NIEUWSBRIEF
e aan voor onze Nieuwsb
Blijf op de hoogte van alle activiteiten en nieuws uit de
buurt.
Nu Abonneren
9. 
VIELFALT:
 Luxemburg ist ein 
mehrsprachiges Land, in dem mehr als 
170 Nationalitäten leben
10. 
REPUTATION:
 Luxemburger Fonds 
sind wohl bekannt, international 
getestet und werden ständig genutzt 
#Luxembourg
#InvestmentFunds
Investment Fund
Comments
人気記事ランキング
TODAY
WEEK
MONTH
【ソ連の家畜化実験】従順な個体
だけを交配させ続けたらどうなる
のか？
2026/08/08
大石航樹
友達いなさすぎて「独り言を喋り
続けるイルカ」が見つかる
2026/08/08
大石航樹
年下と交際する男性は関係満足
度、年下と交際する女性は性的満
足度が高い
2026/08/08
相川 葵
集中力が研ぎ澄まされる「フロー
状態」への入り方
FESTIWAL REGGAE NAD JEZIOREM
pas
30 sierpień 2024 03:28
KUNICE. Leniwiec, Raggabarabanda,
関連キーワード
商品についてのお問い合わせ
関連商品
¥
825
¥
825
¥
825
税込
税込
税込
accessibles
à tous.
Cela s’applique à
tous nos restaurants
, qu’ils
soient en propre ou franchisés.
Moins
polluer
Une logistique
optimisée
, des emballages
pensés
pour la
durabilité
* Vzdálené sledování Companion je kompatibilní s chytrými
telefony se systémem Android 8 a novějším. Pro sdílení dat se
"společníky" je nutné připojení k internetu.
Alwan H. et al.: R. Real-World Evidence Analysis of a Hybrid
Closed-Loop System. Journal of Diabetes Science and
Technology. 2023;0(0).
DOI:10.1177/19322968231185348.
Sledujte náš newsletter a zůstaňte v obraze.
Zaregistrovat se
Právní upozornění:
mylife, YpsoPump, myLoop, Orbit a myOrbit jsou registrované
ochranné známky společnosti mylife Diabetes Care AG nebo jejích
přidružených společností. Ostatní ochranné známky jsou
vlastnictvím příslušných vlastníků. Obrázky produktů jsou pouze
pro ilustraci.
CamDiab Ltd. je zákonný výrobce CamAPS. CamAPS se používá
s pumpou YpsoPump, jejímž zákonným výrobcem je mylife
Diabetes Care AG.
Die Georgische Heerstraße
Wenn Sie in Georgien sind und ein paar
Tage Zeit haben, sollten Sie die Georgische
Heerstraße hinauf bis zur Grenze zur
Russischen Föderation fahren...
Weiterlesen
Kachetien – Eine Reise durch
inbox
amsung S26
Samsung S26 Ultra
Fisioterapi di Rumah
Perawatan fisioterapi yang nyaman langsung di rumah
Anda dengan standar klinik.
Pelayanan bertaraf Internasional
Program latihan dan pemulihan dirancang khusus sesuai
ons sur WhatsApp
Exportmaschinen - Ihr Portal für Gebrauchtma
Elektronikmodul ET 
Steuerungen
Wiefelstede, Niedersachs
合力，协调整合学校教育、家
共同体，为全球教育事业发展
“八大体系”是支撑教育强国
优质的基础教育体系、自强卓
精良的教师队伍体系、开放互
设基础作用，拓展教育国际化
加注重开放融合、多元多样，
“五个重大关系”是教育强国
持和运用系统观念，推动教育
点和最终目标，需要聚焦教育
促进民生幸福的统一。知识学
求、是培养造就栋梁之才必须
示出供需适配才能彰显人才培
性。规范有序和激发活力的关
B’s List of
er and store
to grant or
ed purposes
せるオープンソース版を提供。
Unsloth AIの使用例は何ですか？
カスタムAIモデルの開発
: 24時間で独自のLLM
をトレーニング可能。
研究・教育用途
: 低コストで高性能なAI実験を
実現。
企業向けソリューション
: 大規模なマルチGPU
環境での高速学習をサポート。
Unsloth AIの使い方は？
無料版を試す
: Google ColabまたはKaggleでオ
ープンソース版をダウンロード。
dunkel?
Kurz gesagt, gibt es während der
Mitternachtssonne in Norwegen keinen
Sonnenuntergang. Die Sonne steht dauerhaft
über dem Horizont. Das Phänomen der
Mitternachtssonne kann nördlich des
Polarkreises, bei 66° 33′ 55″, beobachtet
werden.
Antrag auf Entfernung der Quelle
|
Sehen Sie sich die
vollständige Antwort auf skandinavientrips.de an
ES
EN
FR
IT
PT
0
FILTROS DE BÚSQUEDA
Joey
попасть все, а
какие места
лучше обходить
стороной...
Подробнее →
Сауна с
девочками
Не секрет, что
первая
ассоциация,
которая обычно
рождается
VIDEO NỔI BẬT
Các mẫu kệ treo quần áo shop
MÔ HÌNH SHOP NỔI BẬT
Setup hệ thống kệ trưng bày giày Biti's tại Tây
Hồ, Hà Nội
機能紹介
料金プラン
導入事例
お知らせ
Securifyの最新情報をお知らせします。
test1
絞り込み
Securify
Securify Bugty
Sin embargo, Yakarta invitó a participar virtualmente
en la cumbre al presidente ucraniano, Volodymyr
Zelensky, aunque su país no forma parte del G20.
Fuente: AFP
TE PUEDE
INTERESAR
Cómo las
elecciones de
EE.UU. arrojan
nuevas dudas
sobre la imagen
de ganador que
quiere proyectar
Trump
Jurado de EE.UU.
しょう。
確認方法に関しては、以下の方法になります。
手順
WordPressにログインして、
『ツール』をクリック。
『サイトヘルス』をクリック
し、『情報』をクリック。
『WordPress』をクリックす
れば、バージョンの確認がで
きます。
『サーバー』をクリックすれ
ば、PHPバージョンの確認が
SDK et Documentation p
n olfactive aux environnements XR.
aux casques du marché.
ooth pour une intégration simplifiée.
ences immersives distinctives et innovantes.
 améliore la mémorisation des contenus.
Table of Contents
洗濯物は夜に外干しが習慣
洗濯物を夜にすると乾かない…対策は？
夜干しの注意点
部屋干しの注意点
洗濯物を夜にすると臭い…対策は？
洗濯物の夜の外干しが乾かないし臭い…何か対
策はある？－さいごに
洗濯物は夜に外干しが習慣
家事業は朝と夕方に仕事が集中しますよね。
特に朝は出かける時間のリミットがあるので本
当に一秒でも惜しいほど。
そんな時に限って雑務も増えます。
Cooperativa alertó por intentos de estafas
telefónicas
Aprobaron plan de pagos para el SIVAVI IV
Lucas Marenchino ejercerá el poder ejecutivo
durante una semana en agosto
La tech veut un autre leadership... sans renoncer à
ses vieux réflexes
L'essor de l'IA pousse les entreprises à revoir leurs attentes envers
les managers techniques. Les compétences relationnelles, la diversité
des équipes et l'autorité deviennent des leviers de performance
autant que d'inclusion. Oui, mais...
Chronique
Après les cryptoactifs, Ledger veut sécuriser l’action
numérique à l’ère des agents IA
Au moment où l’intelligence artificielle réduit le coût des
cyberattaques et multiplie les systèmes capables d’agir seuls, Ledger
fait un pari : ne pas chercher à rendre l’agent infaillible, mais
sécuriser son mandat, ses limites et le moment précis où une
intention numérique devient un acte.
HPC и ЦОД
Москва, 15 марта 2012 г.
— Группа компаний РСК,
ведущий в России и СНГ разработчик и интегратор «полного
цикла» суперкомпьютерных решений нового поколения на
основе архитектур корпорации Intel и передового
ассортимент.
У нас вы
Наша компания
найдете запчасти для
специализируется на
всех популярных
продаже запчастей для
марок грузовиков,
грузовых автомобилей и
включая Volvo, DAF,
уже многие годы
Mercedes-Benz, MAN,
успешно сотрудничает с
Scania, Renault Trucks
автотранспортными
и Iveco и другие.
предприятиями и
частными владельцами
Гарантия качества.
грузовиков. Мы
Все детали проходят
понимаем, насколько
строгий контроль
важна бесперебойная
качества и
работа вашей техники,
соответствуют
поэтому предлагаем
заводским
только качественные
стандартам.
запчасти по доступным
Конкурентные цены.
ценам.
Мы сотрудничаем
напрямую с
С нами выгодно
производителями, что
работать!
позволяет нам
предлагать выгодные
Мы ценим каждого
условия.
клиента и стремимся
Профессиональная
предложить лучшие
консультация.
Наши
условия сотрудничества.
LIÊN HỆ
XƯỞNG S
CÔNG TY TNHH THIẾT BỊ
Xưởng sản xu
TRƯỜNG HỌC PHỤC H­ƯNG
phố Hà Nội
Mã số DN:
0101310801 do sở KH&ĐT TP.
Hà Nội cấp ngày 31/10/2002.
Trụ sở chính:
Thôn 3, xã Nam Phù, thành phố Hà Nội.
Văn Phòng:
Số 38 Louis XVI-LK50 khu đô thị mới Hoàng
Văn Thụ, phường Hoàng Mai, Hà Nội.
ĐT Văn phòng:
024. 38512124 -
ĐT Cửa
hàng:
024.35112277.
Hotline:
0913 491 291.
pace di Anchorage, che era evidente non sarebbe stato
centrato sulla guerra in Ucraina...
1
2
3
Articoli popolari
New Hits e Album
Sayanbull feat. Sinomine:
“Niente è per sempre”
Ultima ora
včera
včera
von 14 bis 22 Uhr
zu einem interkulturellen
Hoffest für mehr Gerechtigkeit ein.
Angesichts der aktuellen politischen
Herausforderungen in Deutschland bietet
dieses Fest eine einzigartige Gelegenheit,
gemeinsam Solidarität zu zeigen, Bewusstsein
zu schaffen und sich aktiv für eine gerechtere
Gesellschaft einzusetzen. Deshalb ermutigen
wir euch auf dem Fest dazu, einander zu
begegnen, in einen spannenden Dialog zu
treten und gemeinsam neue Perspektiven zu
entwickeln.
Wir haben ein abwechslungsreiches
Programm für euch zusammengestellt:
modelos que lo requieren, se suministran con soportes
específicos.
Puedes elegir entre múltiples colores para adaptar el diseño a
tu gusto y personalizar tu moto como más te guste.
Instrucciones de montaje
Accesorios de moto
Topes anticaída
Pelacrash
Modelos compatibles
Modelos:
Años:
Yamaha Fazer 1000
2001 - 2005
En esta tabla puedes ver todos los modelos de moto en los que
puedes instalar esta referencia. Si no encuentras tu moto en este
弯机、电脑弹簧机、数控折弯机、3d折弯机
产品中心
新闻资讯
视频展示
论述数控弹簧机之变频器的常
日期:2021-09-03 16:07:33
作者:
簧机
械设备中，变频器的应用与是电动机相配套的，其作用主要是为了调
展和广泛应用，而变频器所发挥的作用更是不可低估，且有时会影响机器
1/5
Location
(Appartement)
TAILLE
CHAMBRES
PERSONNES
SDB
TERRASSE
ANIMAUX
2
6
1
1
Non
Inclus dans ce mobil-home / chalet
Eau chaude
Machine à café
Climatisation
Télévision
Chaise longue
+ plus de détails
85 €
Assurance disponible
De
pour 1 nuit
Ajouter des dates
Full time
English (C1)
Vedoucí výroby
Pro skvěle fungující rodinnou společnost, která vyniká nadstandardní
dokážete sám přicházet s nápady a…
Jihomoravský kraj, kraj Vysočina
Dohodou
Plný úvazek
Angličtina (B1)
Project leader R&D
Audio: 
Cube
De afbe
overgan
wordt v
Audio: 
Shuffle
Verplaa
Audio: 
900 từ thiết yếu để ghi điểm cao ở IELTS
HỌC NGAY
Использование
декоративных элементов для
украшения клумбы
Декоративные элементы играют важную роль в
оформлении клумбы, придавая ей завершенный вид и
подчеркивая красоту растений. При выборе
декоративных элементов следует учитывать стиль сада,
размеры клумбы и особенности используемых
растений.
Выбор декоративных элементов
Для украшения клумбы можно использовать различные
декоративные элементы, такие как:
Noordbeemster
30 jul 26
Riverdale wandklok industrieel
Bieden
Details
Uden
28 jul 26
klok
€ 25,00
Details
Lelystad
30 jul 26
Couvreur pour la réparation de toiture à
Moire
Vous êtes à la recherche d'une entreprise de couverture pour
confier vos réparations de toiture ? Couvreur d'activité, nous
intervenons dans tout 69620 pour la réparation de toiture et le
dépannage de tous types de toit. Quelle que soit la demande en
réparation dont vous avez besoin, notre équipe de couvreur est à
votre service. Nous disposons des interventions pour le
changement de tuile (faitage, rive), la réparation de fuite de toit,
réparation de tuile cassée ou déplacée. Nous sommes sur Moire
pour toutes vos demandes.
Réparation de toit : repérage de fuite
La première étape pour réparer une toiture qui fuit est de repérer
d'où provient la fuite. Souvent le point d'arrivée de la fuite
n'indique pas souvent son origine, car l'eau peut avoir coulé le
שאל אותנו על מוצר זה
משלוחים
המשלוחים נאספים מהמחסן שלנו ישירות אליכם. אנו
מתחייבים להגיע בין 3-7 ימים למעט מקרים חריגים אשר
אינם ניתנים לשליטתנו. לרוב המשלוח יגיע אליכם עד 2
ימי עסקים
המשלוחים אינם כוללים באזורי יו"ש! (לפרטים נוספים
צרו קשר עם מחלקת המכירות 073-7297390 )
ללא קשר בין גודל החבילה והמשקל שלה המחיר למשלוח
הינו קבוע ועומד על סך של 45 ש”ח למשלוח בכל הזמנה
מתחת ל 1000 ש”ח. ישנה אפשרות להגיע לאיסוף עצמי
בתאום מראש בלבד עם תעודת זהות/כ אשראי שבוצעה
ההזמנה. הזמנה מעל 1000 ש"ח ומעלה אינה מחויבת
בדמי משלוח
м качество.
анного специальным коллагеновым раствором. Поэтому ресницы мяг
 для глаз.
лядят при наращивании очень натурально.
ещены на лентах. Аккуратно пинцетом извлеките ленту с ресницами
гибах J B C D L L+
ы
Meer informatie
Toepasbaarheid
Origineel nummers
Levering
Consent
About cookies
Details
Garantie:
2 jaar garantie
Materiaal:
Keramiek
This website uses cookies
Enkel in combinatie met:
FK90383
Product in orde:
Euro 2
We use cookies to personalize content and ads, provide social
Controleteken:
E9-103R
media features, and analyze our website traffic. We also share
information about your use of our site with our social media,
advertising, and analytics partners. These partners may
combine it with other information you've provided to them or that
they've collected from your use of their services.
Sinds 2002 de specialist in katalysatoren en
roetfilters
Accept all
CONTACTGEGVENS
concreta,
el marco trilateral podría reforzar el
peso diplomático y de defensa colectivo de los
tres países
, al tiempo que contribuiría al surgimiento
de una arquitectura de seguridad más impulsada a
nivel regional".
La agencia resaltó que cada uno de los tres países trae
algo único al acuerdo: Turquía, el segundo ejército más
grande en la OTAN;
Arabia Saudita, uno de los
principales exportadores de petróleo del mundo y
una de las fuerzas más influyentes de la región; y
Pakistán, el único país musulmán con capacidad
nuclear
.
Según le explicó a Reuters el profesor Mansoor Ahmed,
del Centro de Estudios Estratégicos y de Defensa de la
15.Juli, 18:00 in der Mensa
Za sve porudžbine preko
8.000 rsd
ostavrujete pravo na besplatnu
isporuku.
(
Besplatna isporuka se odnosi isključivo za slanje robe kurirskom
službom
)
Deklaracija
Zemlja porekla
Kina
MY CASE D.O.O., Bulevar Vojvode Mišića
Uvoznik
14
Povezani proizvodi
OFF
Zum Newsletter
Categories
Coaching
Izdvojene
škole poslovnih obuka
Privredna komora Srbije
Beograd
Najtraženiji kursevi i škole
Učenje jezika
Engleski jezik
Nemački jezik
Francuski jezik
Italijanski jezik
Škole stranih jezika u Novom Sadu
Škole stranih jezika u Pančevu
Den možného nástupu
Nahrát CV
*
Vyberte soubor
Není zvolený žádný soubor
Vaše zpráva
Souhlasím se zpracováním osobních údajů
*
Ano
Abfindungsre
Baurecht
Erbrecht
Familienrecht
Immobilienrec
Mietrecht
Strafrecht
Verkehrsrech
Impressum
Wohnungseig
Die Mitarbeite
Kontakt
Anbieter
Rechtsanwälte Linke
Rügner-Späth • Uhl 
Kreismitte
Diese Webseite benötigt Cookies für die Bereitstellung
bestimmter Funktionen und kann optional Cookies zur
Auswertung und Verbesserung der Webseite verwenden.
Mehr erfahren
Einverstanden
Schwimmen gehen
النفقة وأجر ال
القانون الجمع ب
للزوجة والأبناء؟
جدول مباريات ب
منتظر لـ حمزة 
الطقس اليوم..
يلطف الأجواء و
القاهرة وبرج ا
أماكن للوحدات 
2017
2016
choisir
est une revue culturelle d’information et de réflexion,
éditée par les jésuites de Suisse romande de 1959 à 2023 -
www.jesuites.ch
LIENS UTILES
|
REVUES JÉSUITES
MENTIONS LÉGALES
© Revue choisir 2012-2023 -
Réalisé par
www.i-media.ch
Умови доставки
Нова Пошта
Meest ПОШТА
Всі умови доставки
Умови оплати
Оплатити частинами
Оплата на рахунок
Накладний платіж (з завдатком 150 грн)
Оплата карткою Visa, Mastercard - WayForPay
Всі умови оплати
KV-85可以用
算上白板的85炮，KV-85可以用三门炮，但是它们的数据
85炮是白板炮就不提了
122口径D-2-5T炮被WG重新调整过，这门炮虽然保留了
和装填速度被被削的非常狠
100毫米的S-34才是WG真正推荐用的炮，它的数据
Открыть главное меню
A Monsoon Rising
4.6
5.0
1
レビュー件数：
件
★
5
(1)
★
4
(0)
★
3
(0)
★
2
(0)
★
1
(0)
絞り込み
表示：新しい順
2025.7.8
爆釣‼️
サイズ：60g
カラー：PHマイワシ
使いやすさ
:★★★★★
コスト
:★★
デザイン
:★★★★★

Prompt
Keep both end lines and retype everything in the records above from the line containing "弯机、电脑弹簧机、数控折弯机、3d折弯机" through the line containing "Inclus dans ce mobil-home / chalet", exactly, with nothing else.

Exercise result
弯机、电脑弹簧机、数控折弯机、3d折弯机
产品中心
新闻资讯
视频展示
论述数控弹簧机之变频器的常
日期:2021-09-03 16:07:33
作者:
簧机
械设备中，变频器的应用与是电动机相配套的，其作用主要是为了调
展和广泛应用，而变频器所发挥的作用更是不可低估，且有时会影响机器
1/5
Location
(Appartement)
TAILLE
CHAMBRES
PERSONNES
SDB
TERRASSE
ANIMAUX
2
6
1
1
Non
Inclus dans ce mobil-home / chalet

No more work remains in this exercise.